The Vitamin C Requirement of the Guinea Pig

Abstract
The vitamin C requirement was determined for eighty guinea pigs weighing between 120 and 1040 gm. Each animal, while subsisting for 2 weeks on a scorbutic diet, was given a daily dose of decitrated lemon juice varying, for different individuals, from 0 to 2.2 cc. per 100 gm. of body weight, but mainly in the range of 0.5 to 1.5 cc. per 100 gm. The animals were chloroformed and the degree of protection from scurvy, as indicated by the microscopic structure of the roots of the incisor teeth, was evaluated by Key and Elphick's scale, adapted from the Höjer method. The results indicate that the vitamin C requirement of the guinea pig is directly proportional to the body weight, and is almost exactly 1 cc. of lemon juice per 100 gm. This confirms the observations of Goettsch and Key, Eddy and other investigators, for guinea pigs of about 300 gm. of body weight, and applies to a much wider range of body size. There is no evidence from these data that the young, rapidly growing guinea pig requires a proportionately greater amount of this dietary factor than the adult. This conclusion differs from that of Göthlin and his co-workers with respect to the human requirement, and may be due to a species difference.

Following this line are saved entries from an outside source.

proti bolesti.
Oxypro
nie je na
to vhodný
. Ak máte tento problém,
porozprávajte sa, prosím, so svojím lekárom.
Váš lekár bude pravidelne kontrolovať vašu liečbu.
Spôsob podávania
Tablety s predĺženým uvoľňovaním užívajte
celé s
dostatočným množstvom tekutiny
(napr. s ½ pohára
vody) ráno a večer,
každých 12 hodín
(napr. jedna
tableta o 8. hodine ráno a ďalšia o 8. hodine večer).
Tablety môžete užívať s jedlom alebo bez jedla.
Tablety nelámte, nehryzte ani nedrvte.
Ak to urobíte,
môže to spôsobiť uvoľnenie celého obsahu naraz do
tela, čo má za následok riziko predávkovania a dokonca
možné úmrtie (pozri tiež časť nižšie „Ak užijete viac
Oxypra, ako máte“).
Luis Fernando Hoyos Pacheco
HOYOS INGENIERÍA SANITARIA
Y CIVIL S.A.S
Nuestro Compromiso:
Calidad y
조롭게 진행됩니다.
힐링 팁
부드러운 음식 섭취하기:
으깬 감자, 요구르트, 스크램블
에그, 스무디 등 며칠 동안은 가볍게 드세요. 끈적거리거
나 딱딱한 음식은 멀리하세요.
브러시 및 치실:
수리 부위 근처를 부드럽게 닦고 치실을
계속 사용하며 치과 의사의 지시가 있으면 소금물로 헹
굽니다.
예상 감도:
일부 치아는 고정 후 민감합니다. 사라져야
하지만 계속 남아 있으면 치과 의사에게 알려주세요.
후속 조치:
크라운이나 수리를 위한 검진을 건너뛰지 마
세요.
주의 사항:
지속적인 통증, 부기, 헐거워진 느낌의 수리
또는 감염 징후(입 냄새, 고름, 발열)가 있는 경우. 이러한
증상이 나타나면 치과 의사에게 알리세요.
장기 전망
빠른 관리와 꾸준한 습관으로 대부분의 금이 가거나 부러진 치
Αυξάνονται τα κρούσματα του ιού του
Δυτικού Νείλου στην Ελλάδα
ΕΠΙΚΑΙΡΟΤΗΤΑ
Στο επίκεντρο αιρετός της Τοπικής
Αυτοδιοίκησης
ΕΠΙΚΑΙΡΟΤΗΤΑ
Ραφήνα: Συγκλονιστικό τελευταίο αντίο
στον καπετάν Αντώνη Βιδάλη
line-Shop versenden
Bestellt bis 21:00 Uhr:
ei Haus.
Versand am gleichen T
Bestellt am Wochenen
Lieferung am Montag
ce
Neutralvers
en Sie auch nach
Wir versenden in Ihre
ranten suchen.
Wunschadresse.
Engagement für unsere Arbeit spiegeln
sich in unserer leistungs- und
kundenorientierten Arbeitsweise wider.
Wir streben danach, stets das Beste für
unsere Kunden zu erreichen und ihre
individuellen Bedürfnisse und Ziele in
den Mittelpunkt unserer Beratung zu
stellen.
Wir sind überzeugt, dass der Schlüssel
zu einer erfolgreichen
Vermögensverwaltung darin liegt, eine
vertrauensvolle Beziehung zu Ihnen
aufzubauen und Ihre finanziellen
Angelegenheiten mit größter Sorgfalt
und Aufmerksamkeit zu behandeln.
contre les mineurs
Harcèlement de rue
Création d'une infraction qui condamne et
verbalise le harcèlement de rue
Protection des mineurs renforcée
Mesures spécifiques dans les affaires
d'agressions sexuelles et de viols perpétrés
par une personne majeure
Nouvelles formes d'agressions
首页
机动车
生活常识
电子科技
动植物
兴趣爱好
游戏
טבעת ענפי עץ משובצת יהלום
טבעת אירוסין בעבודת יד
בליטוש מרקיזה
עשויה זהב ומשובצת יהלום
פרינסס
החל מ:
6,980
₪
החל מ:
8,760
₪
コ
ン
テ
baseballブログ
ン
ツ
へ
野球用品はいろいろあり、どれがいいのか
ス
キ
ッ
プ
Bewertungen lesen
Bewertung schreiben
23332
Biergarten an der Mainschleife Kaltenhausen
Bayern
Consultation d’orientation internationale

Silver nitrate staining of the adrenals was found to be of only slight value as a criterion of the degree of protection from scurvy, as compared to the more accurate technic based on the changes in the roots of the incisors. The role of the metabolic rate, which in the case of vitamin B has been found to be of equal importance to body weight as a determinant of the requirement of various species for the vitamin, appears insignificantly small so far as vitamin C is concerned.